モーリス・ジャンドロンのバッハ、無伴奏チェロ組曲。

先日入手したアルトゥール・グリュミオーのバッハの無伴奏は、かつてPHILIPSレーベルのDUOシリーズで出ていたもので、いつの間にかPHILIPSレーベルが無くなってからはDECCAレーベルになっている。と言っても、PHILIPSのロゴがデッカのロゴに、ジャケットに用いられていたPHILIPSの臙脂色がDECCAのトリコロールの中の白に置き換えられているだけだ。シリーズ名も、DECCAには2枚組みバジェットシリーズとして「DOUBLE DECCA」というのがあるがそれは使わず、PHILIPS時代からの「DUO」のままになっている。
別にPHILIPSのファンと言うわけではなかったが昔はクラシックのレーベルとしては名門であったから、あの臙脂色が見られなくなったのは寂しいし、流通在庫で今もPHILIPSのままのディスクを見かけるとちと無常を感じるが、DECCAのロゴが付いていても中身の価値は変わらない。



そのDUOシリーズに、バッハの無伴奏チェロ組曲のセットもある。奏者はモーリス・ジャンドロン、フランスのチェリストだ。これまで演奏を聴いたことはないが、あちこちのレビューでは軽やかで陽性で、深刻さが足りないと言う評で、それは沈鬱なものや晦渋で退屈なものに高い精神性を見出したりすることの出来ない自分にとっては、喜ばしいことであると思えた。
フランスのチェロの大家と言うと、ピエール・フルニエ、そして、ポール・トルトゥリエが浮かぶが、フルニエが1906年、トルトゥリエが1914年、ジャンドロンが1920年の生まれで、3人ともパリ音楽院に学んでいる。フルニエはアンドレ・エッキング(エッカン)、トルトゥリエとジャンドロンはアンドレの従兄弟のジェラール・エッキングに師事したそうだから、皆同門と言ってよいだろう。
現代での名声はフルニエがとび抜けていてジャンドロンは後塵を拝しているが、バッハの無伴奏に関してはジャンドロン校訂の楽譜が広く知られているそうで、この曲に関しては大家と呼ぶべき名手のようだ。

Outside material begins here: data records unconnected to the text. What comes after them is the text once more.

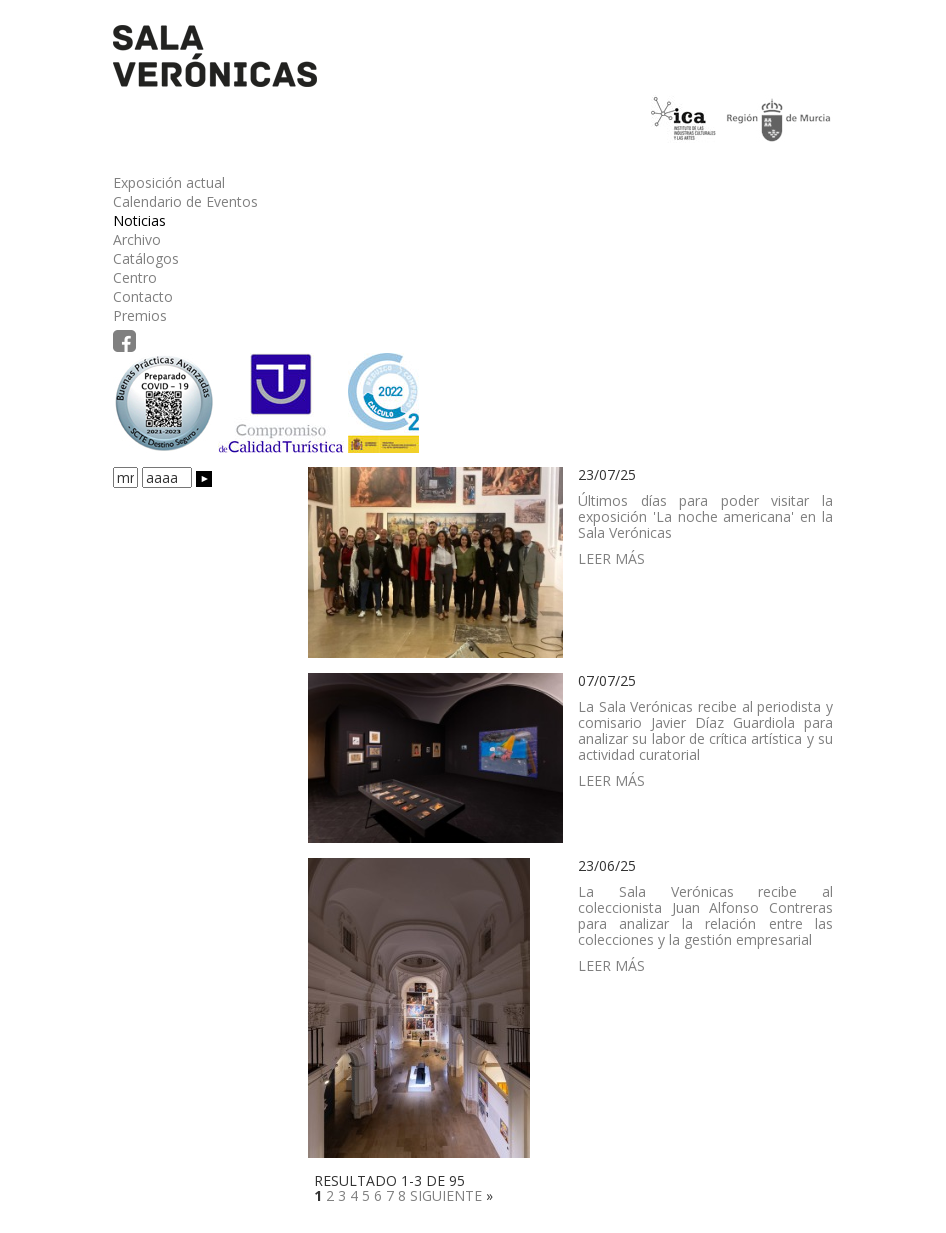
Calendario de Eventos (185, 201)
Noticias (139, 220)
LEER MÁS (611, 558)
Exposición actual (169, 182)
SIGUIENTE (446, 1195)
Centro (135, 277)
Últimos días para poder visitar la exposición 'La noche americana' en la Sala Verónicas (705, 516)
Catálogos (146, 258)
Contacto (143, 296)
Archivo (137, 239)
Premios (140, 315)
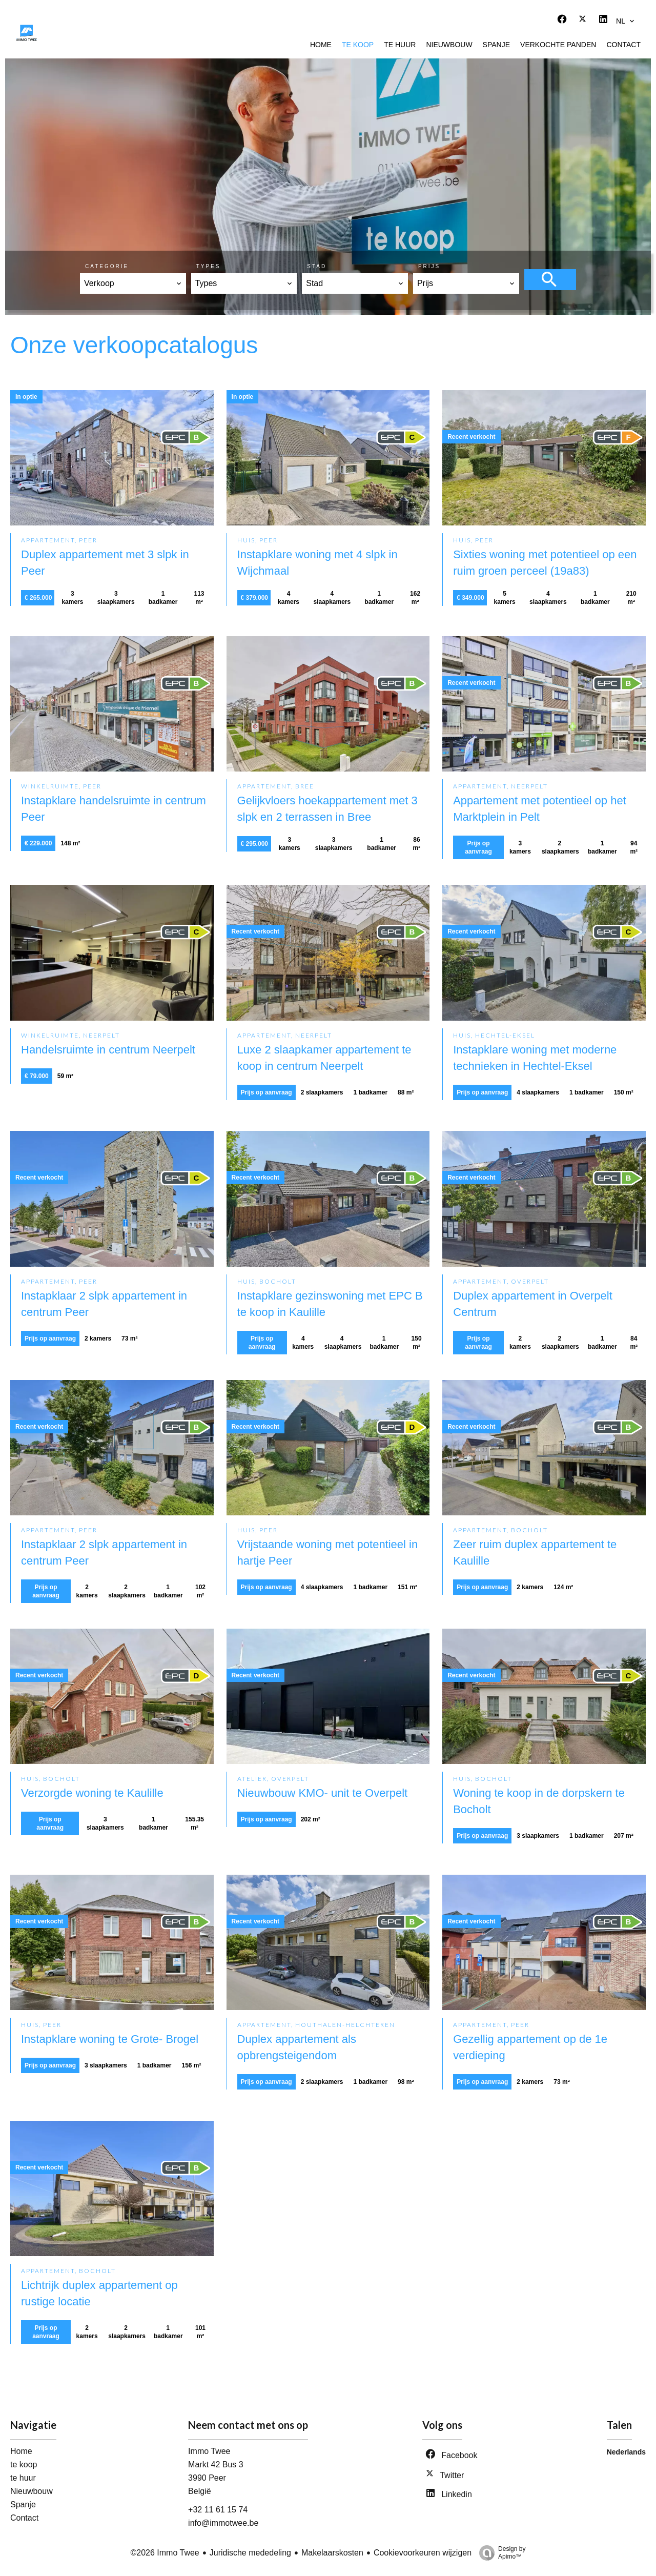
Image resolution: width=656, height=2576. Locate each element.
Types (208, 266)
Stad (316, 266)
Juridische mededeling (250, 2552)
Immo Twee (209, 2451)
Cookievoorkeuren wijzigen (422, 2552)
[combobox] (133, 283)
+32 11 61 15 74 (218, 2509)
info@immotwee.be (223, 2523)
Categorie (107, 266)
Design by (499, 2553)
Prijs (429, 266)
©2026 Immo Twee (165, 2552)
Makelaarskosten (332, 2552)
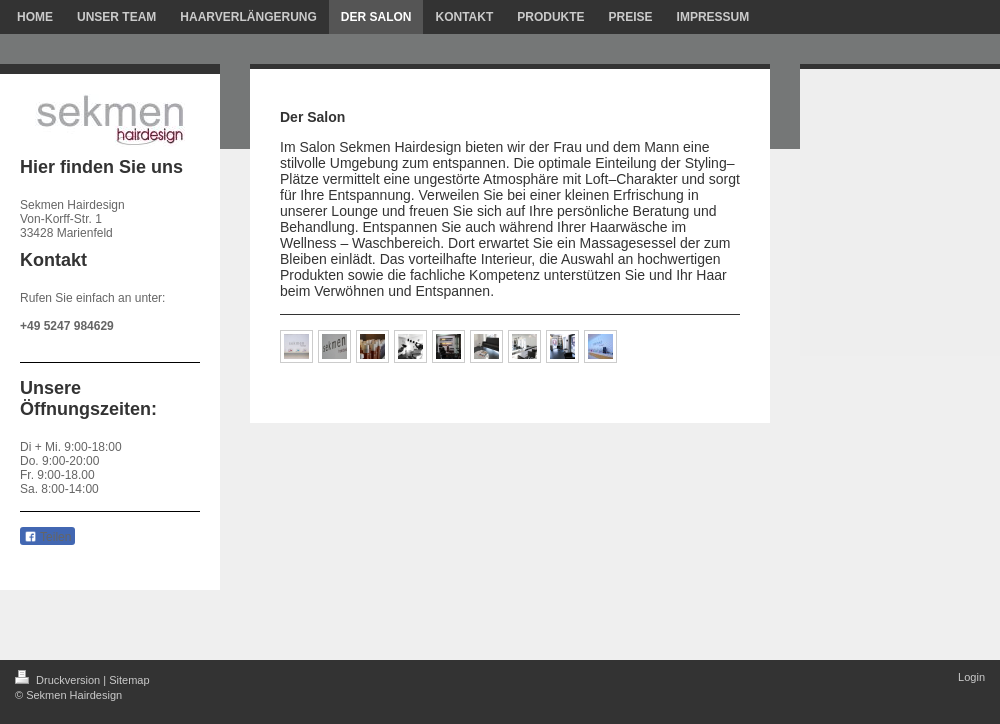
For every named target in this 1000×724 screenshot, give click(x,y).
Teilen (47, 537)
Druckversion (59, 680)
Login (971, 677)
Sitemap (129, 680)
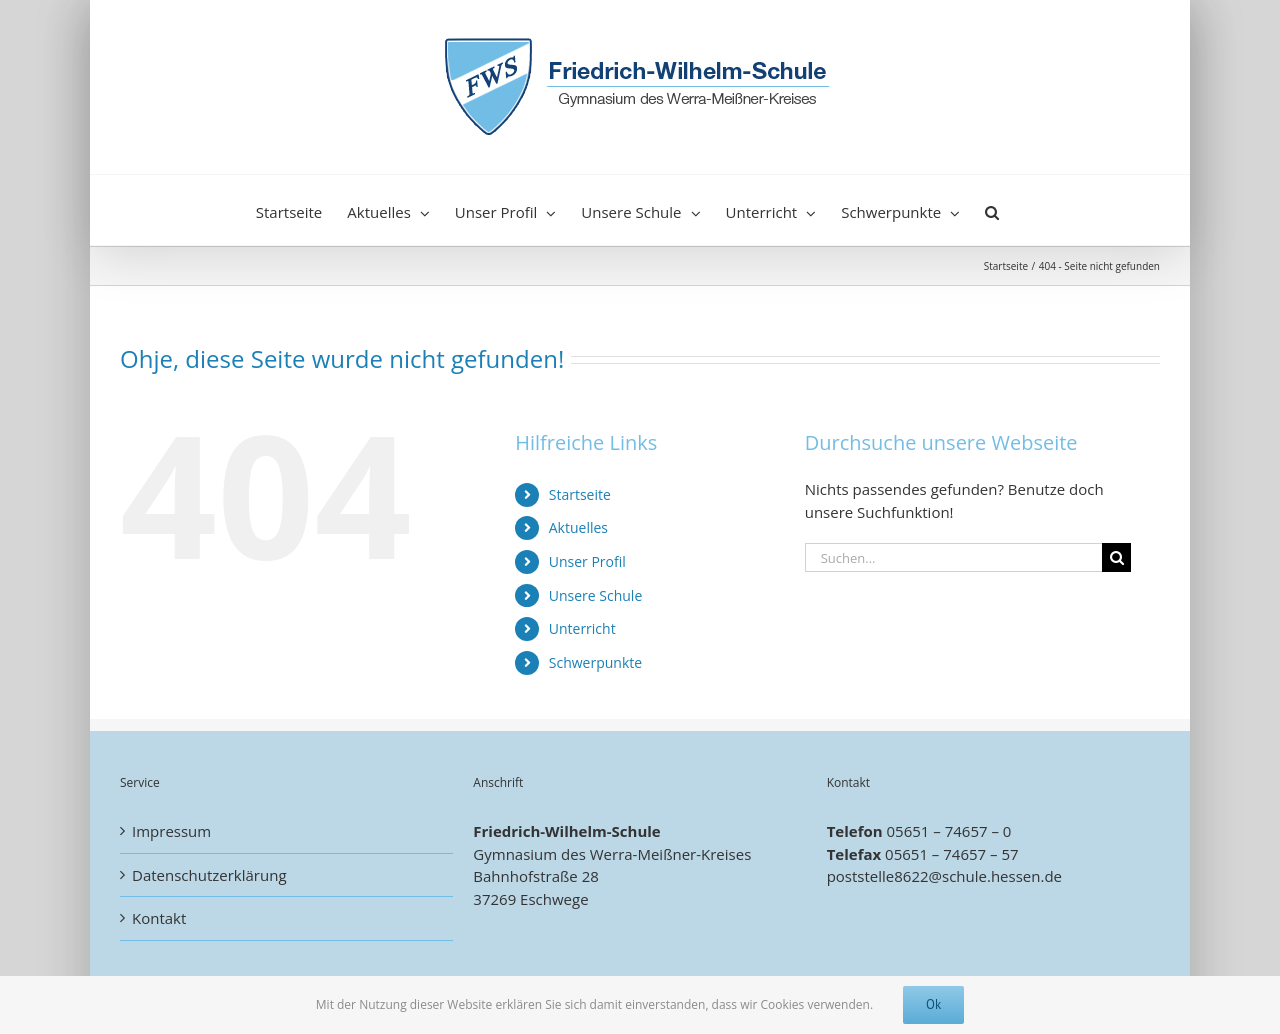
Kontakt (159, 918)
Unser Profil (587, 561)
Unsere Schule (596, 595)
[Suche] (1116, 557)
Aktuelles (578, 527)
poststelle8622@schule (907, 876)
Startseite (580, 494)
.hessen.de (1024, 876)
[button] (992, 210)
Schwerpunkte (595, 662)
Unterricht (582, 628)
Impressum (171, 831)
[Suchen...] (954, 557)
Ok (933, 1004)
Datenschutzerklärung (209, 875)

録音はかなり残響過多で、礼拝堂かどこかで聴いているような気になる。だが、この深い響きを通して、演奏それ自体は飄々と陽性で、軽やかなものだと感じられる。安田ほど力は抜けていないが、トルトゥリエほど厳しくはない(トルトゥリエもそんなに厳しいわけではないが)と言う感じか。
ひと通り聴いただけではあるが、これもなかなかの名演ではないかと思える。